Consideriamo e valutiamo la visita (5-6 dicembre 2016) del Patriarca Ecumenico di Costantinopoli, Sua Santità Bartolomeo, alla nostra diocesi, alla luce dei suoi recenti incontri con Papa Francesco

A Lesbo, l’isola greca degli emigrati, il 16 aprile 2016, il Patriarca incontra Papa Bergoglio e visita i profughi e rifugiati, uomini e donne che coraggiosamente hanno sfidato il mare per riuscire ad arrivare sulle coste europee e sperare in una vita migliore. Alcuni mesi dopo, lo stesso Patriarca reincontra il Papa, in occasione della celebrazione del 30° anniversario del primo incontro “Uomini e Religioni per la pace” (Assisi, 27 ottobre 1986), per firmare con altri leaders religiosi “il patto” contro il terrorismo.
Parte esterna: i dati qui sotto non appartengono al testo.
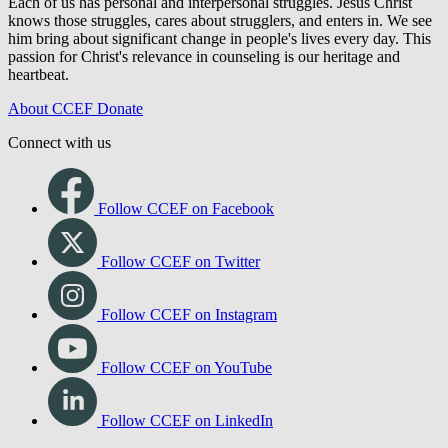
Each of us has personal and interpersonal struggles. Jesus Christ
knows those struggles, cares about strugglers, and enters in. We see
him bring about significant change in people's lives every day. This
passion for Christ's relevance in counseling is our heritage and
heartbeat.
About CCEF
Donate
Connect with us
Follow CCEF on Facebook
Follow CCEF on Twitter
Follow CCEF on Instagram
Follow CCEF on YouTube
Follow CCEF on LinkedIn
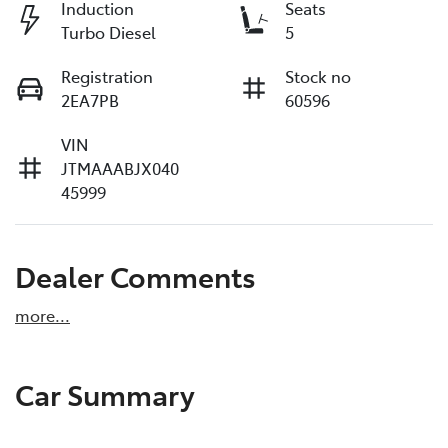
Induction
Seats
Turbo Diesel
5
Registration
Stock no
2EA7PB
60596
VIN
JTMAAABJX040
45999
Dealer Comments
more
...
Car Summary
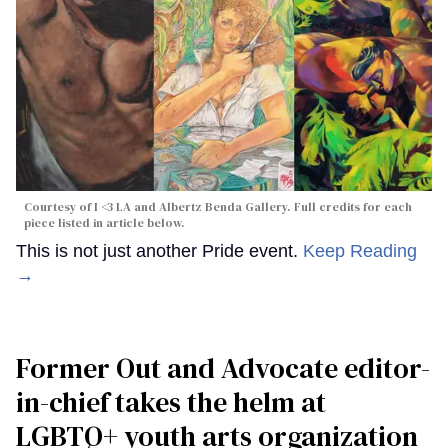
Courtesy of I <3 LA and Albertz Benda Gallery. Full credits for each
piece listed in article below.
This is not just another Pride event.
Keep Reading
→
Former Out and Advocate editor-
in-chief takes the helm at
LGBTQ+ youth arts organization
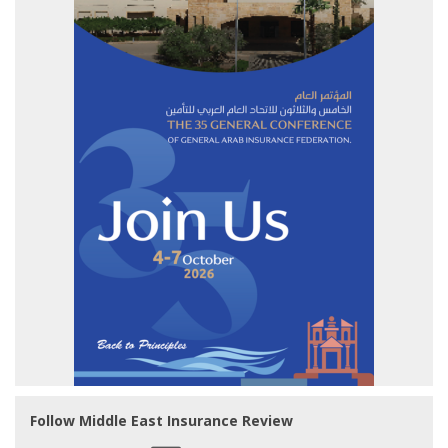
Follow Middle East Insurance Review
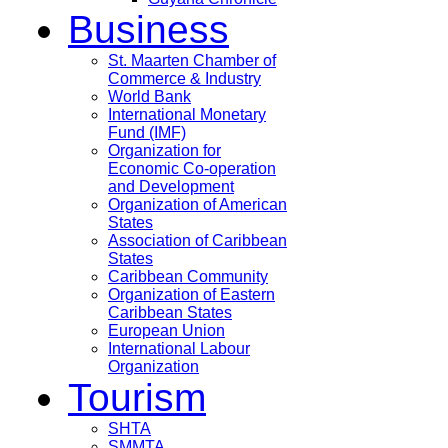
Business
St. Maarten Chamber of
Commerce & Industry
World Bank
International Monetary
Fund (IMF)
Organization for
Economic Co-operation
and Development
Organization of American
States
Association of Caribbean
States
Caribbean Community
Organization of Eastern
Caribbean States
European Union
International Labour
Organization
Tourism
SHTA
SMMTA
Da questi due incontri emerge che l’ecumenismo di Papa Francesco e del Patriarca Bartolomeos avanzi verso la meta non tanto di accordi dottrinali quanto di “gesti” di solidarietà con i poveri e con coloro che vivono nelle periferie dell’umanità. Un nuovo tipo di dialogo ecumenico cattolico-ortodosso, si propone: la ricerca della piena comunione ecclesiale, nell’incontro dei poveri e degli ultimi del mondo. L’Unità della chiesa, dunque, per l’unita dell’umanità.

In questa nuova ottica ecumenica, allora, la prossima visita del Patriarca alla tomba di San Nicola, il santo dei poveri, “amante” degli stranieri, diventa oltre modo significativa per il futuro della vocazione ecumenica della nostra diocesi. Ciò corrisponde ai fatti.

Da anni ormai l’attività ecumenica diocesana, che chiameremmo “di base”, si svolge prevalentemente nell’accoglienza di comunità ortodosse costituite da immigrati e rifugiati, uomini e donne, in cerca di lavoro. Essi sono georgiani, rumeni, eritrei ed etiopici che ogni domenica mattina popolano le strade e i vicoli di Bari vecchia in cerca delle chiese di S. Gregorio, di Santa Chiara, di San Gaetano; chiese assegnate loro da Padre Arcivescovo “in affido” per la celebrazione della Divina Liturgia nei diversi riti ortodossi, bizantino e copto. La presenza delle comunità ecclesiali “straniere” aiuterà la nostra Chiesa locale a riscoprire il senso missionario della sua testimonianza nel territorio barese e a rivivere il dinamismo biblico della speranza cristiana.

Le ragioni della ritrovata dimensione missionaria dell’ecumenismo mi sembrano essere due. La prima è ecclesiologica ed ha il suo motivo nel fatto che la chiesa di Bari-Bitonto è posta in mezzo agli uomini come segno di comunione. Realtà dalla quale gli uomini possono imparare dove va l’unità della società pugliese. La seconda è sociologica ed ha la sua ragione nel fatto che la comunità diocesana non può stare “di fronte” alla vita della gente, gratificata in se stessa o severamente critica nei suoi confronti. E’ in questa visione missionaria che va collocata la intensa attività della Caritas Diocesana che sempre più si innerva nei diversi impegni caritativi delle comunità parrocchiali. Ma, nell’attenzione “agli altri”, la comunione ecumenica non rischia di dimenticare se stessa come “comunione nella santità di fede e dei sacramenti”, (come vuole il Documento di Bari del 1987 della Commissione Teologica per il dialogo ufficiale tra la chiesa cattolica e le chiese ortodosse), per esternarsi troppo sull’umano? La risposta non è in una dialettica, teorica e inconcludente, ma nella persona di Cristo, Figlio di Dio “fatto uomo”, di cui la Chiesa continua l’Incarnazione nella storia, per opera dello Spirito Santo.